Nueva York.-Muchos agentes del FBI en la Casa Blanca no protegen, sino que espían al presidente y su gabinete. Un de ellos llamó al Procurador General en funciones. “El consultor jurídico, Alberto González y el gerente general Andrew Card salieron para la clínica”, reportó.
El procurador general en funciones llamó al jefe de FBI, y le ordenó salir inmediatamente hacia la clínica.
Fue una carrera de película, tres vehículos a toda velocidad, con las sirenas gritando en la oscuridad de la noche, compitiendo para llegar primero a la clínica.
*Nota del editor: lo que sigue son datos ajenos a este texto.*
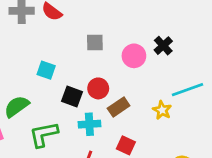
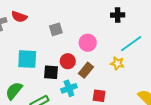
black cross: (163, 46) -> (118, 15), moved, turned -32
pink circle: (134, 56) -> (88, 43), moved
cyan square: (46, 70) -> (27, 59), size x1.5

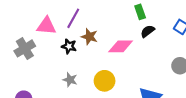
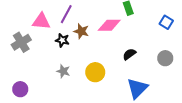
black semicircle: (148, 31) -> (129, 54), moved
pink diamond: (121, 46) -> (109, 25), moved

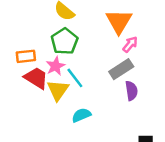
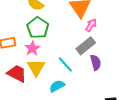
red trapezoid: (36, 78) -> (17, 73), moved
cyan line: (75, 78) -> (65, 65), moved

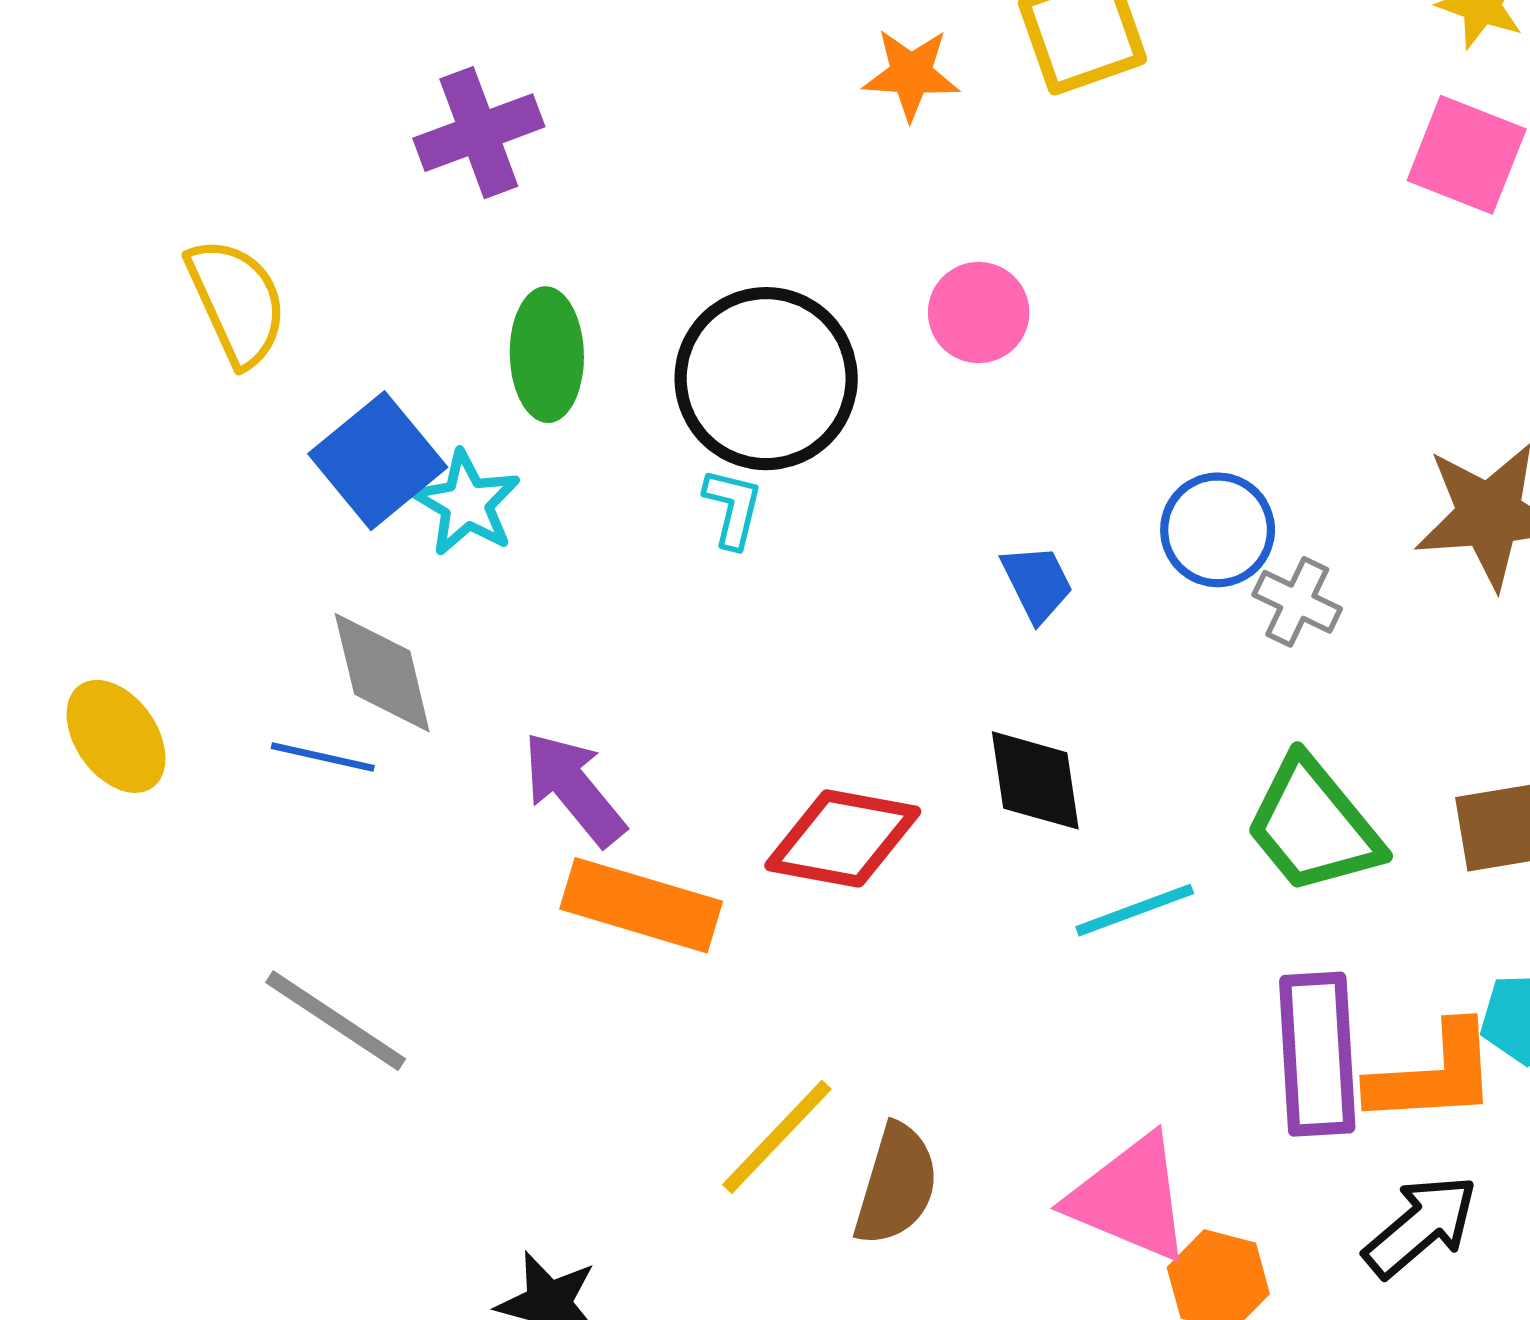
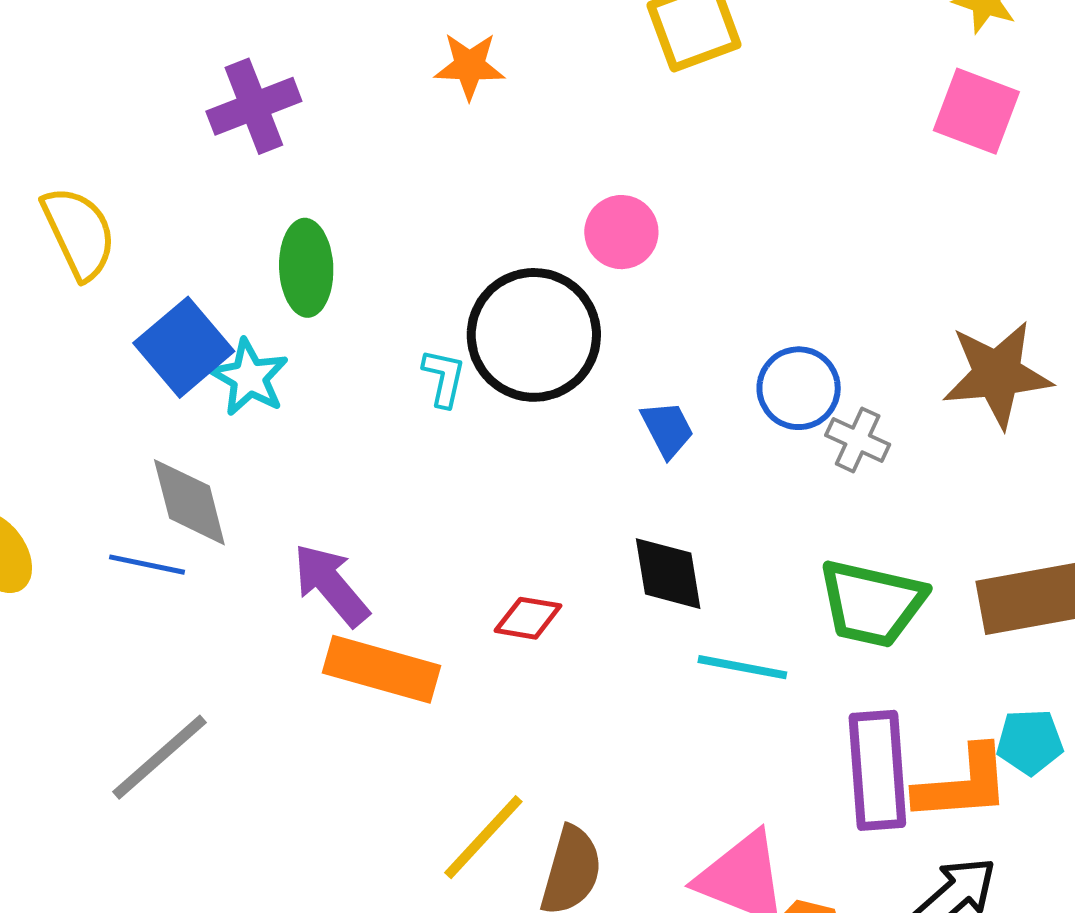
orange star: (911, 74) -> (470, 66), moved
black circle: (766, 379) -> (534, 335), moved
green trapezoid: (1313, 826) -> (872, 603), turned -37
red diamond: (843, 838) -> (528, 618), size x0.6
cyan line: (1135, 910) -> (742, 667), turned 32
gray line: (336, 1021) -> (159, 757), turned -74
El director del FBI y el procurador en funciones llegaron primero. El procurador general, John Ashcroft, estaba en cuidados intensivos luchando contra una pancreatitis. Le informaron que González y Card le pedirían reautorizar un programa de espionaje ilegal.
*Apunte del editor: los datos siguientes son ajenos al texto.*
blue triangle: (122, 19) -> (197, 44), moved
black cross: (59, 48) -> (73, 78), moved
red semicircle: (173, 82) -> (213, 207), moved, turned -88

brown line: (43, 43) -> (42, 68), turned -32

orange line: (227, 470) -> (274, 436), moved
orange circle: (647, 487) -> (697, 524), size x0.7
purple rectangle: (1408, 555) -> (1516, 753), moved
Advirtieron que renunciarían si se reautorizaba el espionaje ilegal; González y Card llegaron, Ashcroft no firmó la reautorización.
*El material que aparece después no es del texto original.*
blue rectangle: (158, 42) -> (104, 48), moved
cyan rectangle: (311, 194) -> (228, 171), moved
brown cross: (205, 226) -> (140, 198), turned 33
Ese 10 de marzo del 2004, James Comey Robert Mueller, le torcieron el brazo presidente George W. Bush, obligándolo a suspender su espionaje ilegal.
Mueller, designado director del FBI por Bush, sirvió en el primer gobierno de Barack Obama. Lo sustituyó Comey, a quien Trump despidió de la dirección del FBI por negarse a cerrar la investigación sobre Rusia y su campaña presidencial.
Mueller, ampliamente respetado por republicanos y demócratas, fue designado fiscal independiente para continuar la investigación que le costó el empleo a Comey.
La obsesión de Trump por suspender la investigación suena como confesión.
Ayer Comey y Mueller dos buenos amigos consagrados al servicio público, arriesgaron sus carreras defendiendo sus convicciones, enfrentando a quien los nombró, el presidente Bush. Hoy no tienen nada que perder y la misma gloria que ganar, si comprueban vínculos entre Trump y Rusia.
En unas semanas Comey testificará ante el Senado, ciertamente, Trump la tiene sumamente difícil.